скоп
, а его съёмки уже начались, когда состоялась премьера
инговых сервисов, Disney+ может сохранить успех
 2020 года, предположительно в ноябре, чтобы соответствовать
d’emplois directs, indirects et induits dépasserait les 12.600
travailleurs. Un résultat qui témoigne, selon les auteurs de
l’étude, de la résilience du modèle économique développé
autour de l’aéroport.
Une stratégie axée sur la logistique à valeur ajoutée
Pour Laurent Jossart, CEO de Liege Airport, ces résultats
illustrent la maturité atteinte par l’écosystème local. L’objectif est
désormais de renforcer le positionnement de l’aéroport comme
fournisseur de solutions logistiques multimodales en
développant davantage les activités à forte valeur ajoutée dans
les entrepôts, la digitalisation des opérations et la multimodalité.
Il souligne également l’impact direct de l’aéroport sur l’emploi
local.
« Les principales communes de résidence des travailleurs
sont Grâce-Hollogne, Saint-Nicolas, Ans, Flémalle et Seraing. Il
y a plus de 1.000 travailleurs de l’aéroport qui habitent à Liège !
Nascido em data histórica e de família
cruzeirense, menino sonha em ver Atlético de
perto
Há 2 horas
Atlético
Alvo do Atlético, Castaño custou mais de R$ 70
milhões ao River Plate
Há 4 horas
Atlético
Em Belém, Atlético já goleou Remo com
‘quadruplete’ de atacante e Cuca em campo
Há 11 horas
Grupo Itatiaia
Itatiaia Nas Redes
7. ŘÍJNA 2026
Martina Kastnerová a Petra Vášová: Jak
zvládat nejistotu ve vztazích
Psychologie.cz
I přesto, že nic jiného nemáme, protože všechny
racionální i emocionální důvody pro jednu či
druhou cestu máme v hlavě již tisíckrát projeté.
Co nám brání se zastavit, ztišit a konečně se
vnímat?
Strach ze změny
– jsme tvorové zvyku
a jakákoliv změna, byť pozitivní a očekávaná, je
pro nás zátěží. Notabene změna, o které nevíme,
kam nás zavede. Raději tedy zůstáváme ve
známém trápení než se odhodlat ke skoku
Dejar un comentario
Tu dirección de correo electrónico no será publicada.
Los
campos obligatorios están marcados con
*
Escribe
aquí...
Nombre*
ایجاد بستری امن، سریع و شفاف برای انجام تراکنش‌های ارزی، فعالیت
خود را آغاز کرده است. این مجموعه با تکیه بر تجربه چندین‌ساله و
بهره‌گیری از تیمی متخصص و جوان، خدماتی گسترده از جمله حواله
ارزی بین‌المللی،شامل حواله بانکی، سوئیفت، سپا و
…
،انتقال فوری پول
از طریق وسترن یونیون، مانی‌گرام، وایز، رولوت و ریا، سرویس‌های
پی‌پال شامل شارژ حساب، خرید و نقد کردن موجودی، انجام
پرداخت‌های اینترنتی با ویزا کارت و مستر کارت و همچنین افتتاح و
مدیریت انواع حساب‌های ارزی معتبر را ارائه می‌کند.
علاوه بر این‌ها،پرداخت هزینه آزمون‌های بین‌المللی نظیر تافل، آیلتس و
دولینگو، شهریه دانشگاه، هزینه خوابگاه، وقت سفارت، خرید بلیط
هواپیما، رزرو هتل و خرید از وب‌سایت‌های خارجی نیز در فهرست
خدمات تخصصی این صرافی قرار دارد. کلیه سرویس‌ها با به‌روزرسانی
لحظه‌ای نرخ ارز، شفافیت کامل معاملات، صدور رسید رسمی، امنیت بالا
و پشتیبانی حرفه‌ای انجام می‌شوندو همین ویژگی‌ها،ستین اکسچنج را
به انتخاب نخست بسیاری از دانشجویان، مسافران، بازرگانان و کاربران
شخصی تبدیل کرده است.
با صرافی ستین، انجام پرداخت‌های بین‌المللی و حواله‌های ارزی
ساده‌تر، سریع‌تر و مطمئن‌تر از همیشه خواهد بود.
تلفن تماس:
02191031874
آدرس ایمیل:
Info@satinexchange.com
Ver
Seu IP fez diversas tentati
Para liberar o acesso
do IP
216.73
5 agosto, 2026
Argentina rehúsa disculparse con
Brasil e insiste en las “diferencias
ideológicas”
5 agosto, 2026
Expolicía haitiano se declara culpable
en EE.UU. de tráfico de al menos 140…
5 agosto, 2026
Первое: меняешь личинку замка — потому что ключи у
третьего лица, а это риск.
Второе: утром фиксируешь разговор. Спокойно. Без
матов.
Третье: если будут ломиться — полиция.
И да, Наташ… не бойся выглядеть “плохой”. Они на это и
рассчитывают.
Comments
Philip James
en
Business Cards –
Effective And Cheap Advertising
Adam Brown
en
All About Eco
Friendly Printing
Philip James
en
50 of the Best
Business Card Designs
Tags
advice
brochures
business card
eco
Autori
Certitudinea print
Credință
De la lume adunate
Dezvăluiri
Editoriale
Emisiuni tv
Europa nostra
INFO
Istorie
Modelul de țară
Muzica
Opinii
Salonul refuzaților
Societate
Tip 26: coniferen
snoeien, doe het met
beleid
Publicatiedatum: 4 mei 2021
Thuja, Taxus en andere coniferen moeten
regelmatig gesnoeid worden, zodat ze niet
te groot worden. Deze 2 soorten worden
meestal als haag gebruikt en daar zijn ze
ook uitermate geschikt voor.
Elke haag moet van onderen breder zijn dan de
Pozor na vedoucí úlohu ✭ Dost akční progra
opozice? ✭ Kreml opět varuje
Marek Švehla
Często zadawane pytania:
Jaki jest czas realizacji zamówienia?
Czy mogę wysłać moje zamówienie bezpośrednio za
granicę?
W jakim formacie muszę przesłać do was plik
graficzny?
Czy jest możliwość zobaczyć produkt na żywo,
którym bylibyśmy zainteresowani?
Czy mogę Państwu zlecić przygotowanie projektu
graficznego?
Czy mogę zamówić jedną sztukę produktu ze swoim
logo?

───

Task description: Please give the full set of data again exactly.

Answer section:
скоп
, а его съёмки уже начались, когда состоялась премьера
инговых сервисов, Disney+ может сохранить успех
 2020 года, предположительно в ноябре, чтобы соответствовать
d’emplois directs, indirects et induits dépasserait les 12.600
travailleurs. Un résultat qui témoigne, selon les auteurs de
l’étude, de la résilience du modèle économique développé
autour de l’aéroport.
Une stratégie axée sur la logistique à valeur ajoutée
Pour Laurent Jossart, CEO de Liege Airport, ces résultats
illustrent la maturité atteinte par l’écosystème local. L’objectif est
désormais de renforcer le positionnement de l’aéroport comme
fournisseur de solutions logistiques multimodales en
développant davantage les activités à forte valeur ajoutée dans
les entrepôts, la digitalisation des opérations et la multimodalité.
Il souligne également l’impact direct de l’aéroport sur l’emploi
local.
« Les principales communes de résidence des travailleurs
sont Grâce-Hollogne, Saint-Nicolas, Ans, Flémalle et Seraing. Il
y a plus de 1.000 travailleurs de l’aéroport qui habitent à Liège !
Nascido em data histórica e de família
cruzeirense, menino sonha em ver Atlético de
perto
Há 2 horas
Atlético
Alvo do Atlético, Castaño custou mais de R$ 70
milhões ao River Plate
Há 4 horas
Atlético
Em Belém, Atlético já goleou Remo com
‘quadruplete’ de atacante e Cuca em campo
Há 11 horas
Grupo Itatiaia
Itatiaia Nas Redes
7. ŘÍJNA 2026
Martina Kastnerová a Petra Vášová: Jak
zvládat nejistotu ve vztazích
Psychologie.cz
I přesto, že nic jiného nemáme, protože všechny
racionální i emocionální důvody pro jednu či
druhou cestu máme v hlavě již tisíckrát projeté.
Co nám brání se zastavit, ztišit a konečně se
vnímat?
Strach ze změny
– jsme tvorové zvyku
a jakákoliv změna, byť pozitivní a očekávaná, je
pro nás zátěží. Notabene změna, o které nevíme,
kam nás zavede. Raději tedy zůstáváme ve
známém trápení než se odhodlat ke skoku
Dejar un comentario
Tu dirección de correo electrónico no será publicada.
Los
campos obligatorios están marcados con
*
Escribe
aquí...
Nombre*
ایجاد بستری امن، سریع و شفاف برای انجام تراکنش‌های ارزی، فعالیت
خود را آغاز کرده است. این مجموعه با تکیه بر تجربه چندین‌ساله و
بهره‌گیری از تیمی متخصص و جوان، خدماتی گسترده از جمله حواله
ارزی بین‌المللی،شامل حواله بانکی، سوئیفت، سپا و
…
،انتقال فوری پول
از طریق وسترن یونیون، مانی‌گرام، وایز، رولوت و ریا، سرویس‌های
پی‌پال شامل شارژ حساب، خرید و نقد کردن موجودی، انجام
پرداخت‌های اینترنتی با ویزا کارت و مستر کارت و همچنین افتتاح و
مدیریت انواع حساب‌های ارزی معتبر را ارائه می‌کند.
علاوه بر این‌ها،پرداخت هزینه آزمون‌های بین‌المللی نظیر تافل، آیلتس و
دولینگو، شهریه دانشگاه، هزینه خوابگاه، وقت سفارت، خرید بلیط
هواپیما، رزرو هتل و خرید از وب‌سایت‌های خارجی نیز در فهرست
خدمات تخصصی این صرافی قرار دارد. کلیه سرویس‌ها با به‌روزرسانی
لحظه‌ای نرخ ارز، شفافیت کامل معاملات، صدور رسید رسمی، امنیت بالا
و پشتیبانی حرفه‌ای انجام می‌شوندو همین ویژگی‌ها،ستین اکسچنج را
به انتخاب نخست بسیاری از دانشجویان، مسافران، بازرگانان و کاربران
شخصی تبدیل کرده است.
با صرافی ستین، انجام پرداخت‌های بین‌المللی و حواله‌های ارزی
ساده‌تر، سریع‌تر و مطمئن‌تر از همیشه خواهد بود.
تلفن تماس:
02191031874
آدرس ایمیل:
Info@satinexchange.com
Ver
Seu IP fez diversas tentati
Para liberar o acesso
do IP
216.73
5 agosto, 2026
Argentina rehúsa disculparse con
Brasil e insiste en las “diferencias
ideológicas”
5 agosto, 2026
Expolicía haitiano se declara culpable
en EE.UU. de tráfico de al menos 140…
5 agosto, 2026
Первое: меняешь личинку замка — потому что ключи у
третьего лица, а это риск.
Второе: утром фиксируешь разговор. Спокойно. Без
матов.
Третье: если будут ломиться — полиция.
И да, Наташ… не бойся выглядеть “плохой”. Они на это и
рассчитывают.
Comments
Philip James
en
Business Cards –
Effective And Cheap Advertising
Adam Brown
en
All About Eco
Friendly Printing
Philip James
en
50 of the Best
Business Card Designs
Tags
advice
brochures
business card
eco
Autori
Certitudinea print
Credință
De la lume adunate
Dezvăluiri
Editoriale
Emisiuni tv
Europa nostra
INFO
Istorie
Modelul de țară
Muzica
Opinii
Salonul refuzaților
Societate
Tip 26: coniferen
snoeien, doe het met
beleid
Publicatiedatum: 4 mei 2021
Thuja, Taxus en andere coniferen moeten
regelmatig gesnoeid worden, zodat ze niet
te groot worden. Deze 2 soorten worden
meestal als haag gebruikt en daar zijn ze
ook uitermate geschikt voor.
Elke haag moet van onderen breder zijn dan de
Pozor na vedoucí úlohu ✭ Dost akční progra
opozice? ✭ Kreml opět varuje
Marek Švehla
Często zadawane pytania:
Jaki jest czas realizacji zamówienia?
Czy mogę wysłać moje zamówienie bezpośrednio za
granicę?
W jakim formacie muszę przesłać do was plik
graficzny?
Czy jest możliwość zobaczyć produkt na żywo,
którym bylibyśmy zainteresowani?
Czy mogę Państwu zlecić przygotowanie projektu
graficznego?
Czy mogę zamówić jedną sztukę produktu ze swoim
logo?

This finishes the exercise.